By keeping Tommy as a RAG system, it is legally safer, keeps the bill lower, and ensures a short deployment timeline by bypassing heavy compliance overhead. For my goal it is simply the better risk/reward choice.
5. The Interface: Making it Usable
2018 Matplotlib: My interface was a static Matplotlib plot inside a Jupyter Notebook. It was functional code, but it wasn't a product. You couldn't "play" with it.
2026 Chainlit : I wrapped the entire pipeline in Chainlit.

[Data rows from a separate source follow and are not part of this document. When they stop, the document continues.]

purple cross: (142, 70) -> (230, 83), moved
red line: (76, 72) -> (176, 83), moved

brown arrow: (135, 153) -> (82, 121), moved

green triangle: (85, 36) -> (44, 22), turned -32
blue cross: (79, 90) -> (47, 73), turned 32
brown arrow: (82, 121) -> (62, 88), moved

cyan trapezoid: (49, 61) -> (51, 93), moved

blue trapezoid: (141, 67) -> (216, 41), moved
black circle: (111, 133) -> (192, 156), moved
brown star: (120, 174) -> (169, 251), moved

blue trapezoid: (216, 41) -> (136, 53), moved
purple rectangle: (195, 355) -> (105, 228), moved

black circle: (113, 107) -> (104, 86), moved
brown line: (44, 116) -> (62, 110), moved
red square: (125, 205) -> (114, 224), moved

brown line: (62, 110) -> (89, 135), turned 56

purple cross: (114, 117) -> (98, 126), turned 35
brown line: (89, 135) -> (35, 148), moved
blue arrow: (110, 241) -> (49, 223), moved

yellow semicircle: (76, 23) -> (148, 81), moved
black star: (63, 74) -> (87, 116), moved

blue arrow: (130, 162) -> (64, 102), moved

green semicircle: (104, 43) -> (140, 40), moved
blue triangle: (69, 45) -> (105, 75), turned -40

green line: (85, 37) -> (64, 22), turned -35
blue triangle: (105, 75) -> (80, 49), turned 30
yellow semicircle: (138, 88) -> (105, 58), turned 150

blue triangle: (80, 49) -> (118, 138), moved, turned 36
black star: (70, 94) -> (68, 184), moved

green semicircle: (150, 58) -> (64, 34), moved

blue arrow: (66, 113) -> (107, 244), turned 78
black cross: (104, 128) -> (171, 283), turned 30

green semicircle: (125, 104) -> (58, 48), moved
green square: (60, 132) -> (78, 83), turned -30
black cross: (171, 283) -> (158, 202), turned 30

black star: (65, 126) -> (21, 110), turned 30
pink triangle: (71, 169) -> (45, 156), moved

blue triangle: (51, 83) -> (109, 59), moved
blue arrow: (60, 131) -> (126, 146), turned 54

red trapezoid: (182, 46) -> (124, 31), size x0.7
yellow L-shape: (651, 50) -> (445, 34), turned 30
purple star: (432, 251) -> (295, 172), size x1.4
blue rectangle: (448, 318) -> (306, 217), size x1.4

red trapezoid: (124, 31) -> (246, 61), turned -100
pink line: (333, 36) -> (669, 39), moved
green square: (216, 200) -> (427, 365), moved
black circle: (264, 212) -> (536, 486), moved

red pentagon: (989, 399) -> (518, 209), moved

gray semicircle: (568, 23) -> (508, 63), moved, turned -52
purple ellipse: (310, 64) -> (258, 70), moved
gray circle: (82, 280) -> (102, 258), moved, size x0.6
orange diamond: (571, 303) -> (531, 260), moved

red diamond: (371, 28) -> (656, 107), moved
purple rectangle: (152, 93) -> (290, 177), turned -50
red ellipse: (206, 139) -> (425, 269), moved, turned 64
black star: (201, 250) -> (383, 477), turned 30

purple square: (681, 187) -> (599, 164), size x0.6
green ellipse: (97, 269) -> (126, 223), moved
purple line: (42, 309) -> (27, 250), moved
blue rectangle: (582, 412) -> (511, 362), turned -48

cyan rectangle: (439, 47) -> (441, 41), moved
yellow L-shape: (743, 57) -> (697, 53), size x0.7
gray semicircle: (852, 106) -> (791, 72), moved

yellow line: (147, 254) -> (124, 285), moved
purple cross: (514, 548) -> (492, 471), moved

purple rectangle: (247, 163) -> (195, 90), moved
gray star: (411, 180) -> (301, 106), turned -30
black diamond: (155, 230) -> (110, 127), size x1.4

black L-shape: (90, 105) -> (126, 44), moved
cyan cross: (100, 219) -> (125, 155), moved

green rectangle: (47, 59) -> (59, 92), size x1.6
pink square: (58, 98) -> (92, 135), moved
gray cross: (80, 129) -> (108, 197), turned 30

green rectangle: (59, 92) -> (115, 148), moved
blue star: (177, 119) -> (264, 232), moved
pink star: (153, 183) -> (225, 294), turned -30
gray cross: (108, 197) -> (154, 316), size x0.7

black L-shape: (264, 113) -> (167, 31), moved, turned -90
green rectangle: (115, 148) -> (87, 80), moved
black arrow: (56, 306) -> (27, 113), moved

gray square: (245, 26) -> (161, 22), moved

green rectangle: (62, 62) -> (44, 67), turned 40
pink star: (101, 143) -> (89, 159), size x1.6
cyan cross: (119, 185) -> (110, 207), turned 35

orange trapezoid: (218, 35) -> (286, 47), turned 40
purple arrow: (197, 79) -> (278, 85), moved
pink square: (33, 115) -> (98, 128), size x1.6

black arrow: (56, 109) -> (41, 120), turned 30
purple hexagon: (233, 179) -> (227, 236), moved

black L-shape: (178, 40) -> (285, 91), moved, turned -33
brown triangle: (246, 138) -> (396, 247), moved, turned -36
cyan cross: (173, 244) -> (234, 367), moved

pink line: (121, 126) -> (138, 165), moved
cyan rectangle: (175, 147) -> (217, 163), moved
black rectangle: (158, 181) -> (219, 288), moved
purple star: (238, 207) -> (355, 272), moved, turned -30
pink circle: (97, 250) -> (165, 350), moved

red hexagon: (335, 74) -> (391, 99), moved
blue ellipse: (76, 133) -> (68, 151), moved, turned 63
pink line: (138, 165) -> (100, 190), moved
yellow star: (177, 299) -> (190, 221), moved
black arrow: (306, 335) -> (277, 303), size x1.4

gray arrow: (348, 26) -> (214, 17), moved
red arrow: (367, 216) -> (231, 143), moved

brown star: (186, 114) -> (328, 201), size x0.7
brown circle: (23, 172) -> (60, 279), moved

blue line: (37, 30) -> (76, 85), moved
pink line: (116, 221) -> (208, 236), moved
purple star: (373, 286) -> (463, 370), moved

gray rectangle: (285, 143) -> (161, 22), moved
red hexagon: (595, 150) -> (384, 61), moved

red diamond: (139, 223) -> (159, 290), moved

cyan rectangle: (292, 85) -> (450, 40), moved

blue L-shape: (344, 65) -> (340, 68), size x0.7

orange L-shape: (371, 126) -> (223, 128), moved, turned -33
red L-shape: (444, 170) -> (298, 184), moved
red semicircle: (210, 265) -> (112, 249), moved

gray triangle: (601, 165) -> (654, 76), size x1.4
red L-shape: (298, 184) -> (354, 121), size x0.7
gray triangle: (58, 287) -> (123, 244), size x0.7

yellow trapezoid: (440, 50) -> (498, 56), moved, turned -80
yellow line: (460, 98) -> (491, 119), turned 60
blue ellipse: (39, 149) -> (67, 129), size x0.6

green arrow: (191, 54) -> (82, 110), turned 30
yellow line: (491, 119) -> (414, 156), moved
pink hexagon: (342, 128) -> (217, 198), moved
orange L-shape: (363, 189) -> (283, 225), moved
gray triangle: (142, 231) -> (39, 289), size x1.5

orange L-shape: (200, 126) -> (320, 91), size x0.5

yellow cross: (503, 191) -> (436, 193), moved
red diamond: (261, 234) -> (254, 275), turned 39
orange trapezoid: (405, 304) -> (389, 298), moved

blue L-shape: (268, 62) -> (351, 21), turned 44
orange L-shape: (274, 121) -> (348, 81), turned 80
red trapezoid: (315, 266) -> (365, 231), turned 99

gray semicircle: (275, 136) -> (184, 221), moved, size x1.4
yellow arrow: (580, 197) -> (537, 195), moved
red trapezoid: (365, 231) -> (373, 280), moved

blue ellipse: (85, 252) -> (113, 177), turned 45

This provides a chat interface with native support for Multimodal Responses (Text + Images), effectively turning a data science experiment into something users can actually touch and feel.
Why this matters: Interactivity is essential to assess Product-Market Fit. By putting a UI on the model immediately, we shift from thinking about value to validating it. We can "fail fast," see how the application feels in real-time, and iterate. This ensures that we aren't just building smart algorithms, but useful tools.
6. The Anatomy of a Modern AI Product
This rebuild illustrates exactly why modern AI applications succeed. It isn't just about "using an LLM." It is about the precise combination of four distinct layers:
- Specific Knowledge (The Database): By using RAG, we ground the system in actual facts. My Postgres database holds the verified TMDB metadata. This ensures the model isn't hallucinating movie plots. It is constrained by the data I gave it.
- General Intelligence (Gemini): We rely on the pre-trained model for what it actually is, a probabilistic engine. It simply predicts the next statistically likely token based on the vast patterns it learned during training. I leverage these learned associations to handle ambiguity rather than hard-coding rules
- Steerability (The Prompt): We use the system prompt to fine-tune the delivery to our specific needs (the "Tommy" persona) without the high cost of retraining.
- User Interaction (The Feedback Loop): The UI isn't just a pretty face, it is a data collection point. In my professional work, this is where we monitor utility. The UI allows us to track how users ask questions and where the model fails.
The Result: If you remove any one of these, the system fails.
- Without RAG: It hallucinates movies that don't exist.
- Without an LLM: It’s just a keyword search engine.
- Without Prompting: It’s a dry, generic Wikipedia summarizer.
- Without UI: You are flying blind. You have no feedback loop, and no way to know if your "perfect" model is actually solving the user's problem.
Conclusion
Rebuilding this project was a reminder that while the buzzwords change, from "Feature Extraction" to "Embeddings," from "Nearest Neighbors" to "RAG", the math and goal remain the same.
It isn't about the shiny new tools. It is about the ability to take raw data and transform it into something valuable. The difference is that today, empowered by LLMs and modern infrastructure like Vertex AI, we can build in an afternoon what used to take weeks. This unlocks a level of semantic intelligence I could only dream of eight years ago.